The result is actually a bit surreal to read. Where in the show the Agents will see some lower-tier characters from the comics introduced, they’re now part of the larger Marvel Universe in the comics. The comic comes from the idea that it’s not limited by a television show budget, so that allows the Agents to interact with characters they never could in the show. With Marvel’s attitude toward the Fantastic Four right now, it was a bit jarring to even see a reference to The Thing in this issue.
Easily the best part of the book is the origin it gives to Coulson, showing that he is truly a huge Marvel fanboy who spent his entire life studying everything about all of the superheroes. Like most of us did, he studied the powers and weaknesses of everyone and can tell you how Quicksilver could kill the Hulk if they ever fought. All of that is in the first half of the book, and I honestly wouldn’t have mind if the entire book was just character stuff like that.

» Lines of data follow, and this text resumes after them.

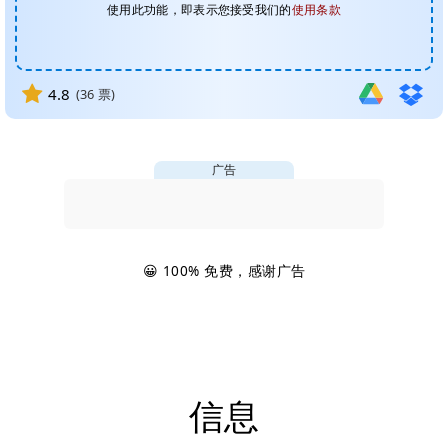
使用此功能，即表示您接受我们的
使用条款
4.8
(
36
票)
广告
😀 100% 免费，感谢广告
信息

But as Marvel wants to show that this isn’t the ABC series that’s limited by a television budget, the Agents have to face off against a giant threat of Asgardian proportions, and thats where the book sort of lost me. While we see May, Fitz, and Simmons in the book I was hoping it’d be more than just Coulson leading people against a giant supervillain. Fitz does use his knowledge to help save the day, and as a result is one step closer to getting his helper monkey, but the urge to put the Agents into bigger situations than normal took away from the characters we’re used to seeing every week on the show.
The next issue is Ms. Marvel, which will again put the Agents in the path of an Inhuman, so hopefully we get a slightly smaller point of view. I’m fine with the Agents of S.H.I.E.L.D. dealing with things they can’t on a TV show budget, as long as it maintains the characters we expect to see. Have the Agents dealing with the threat, not some D-list heroes disguised as Agents like in this issue.
If you’re a big fan of the show, the $4.99 issue has just enough to not make you feel like you didn’t waste your money. More causal fans may want to read a friend’s copy.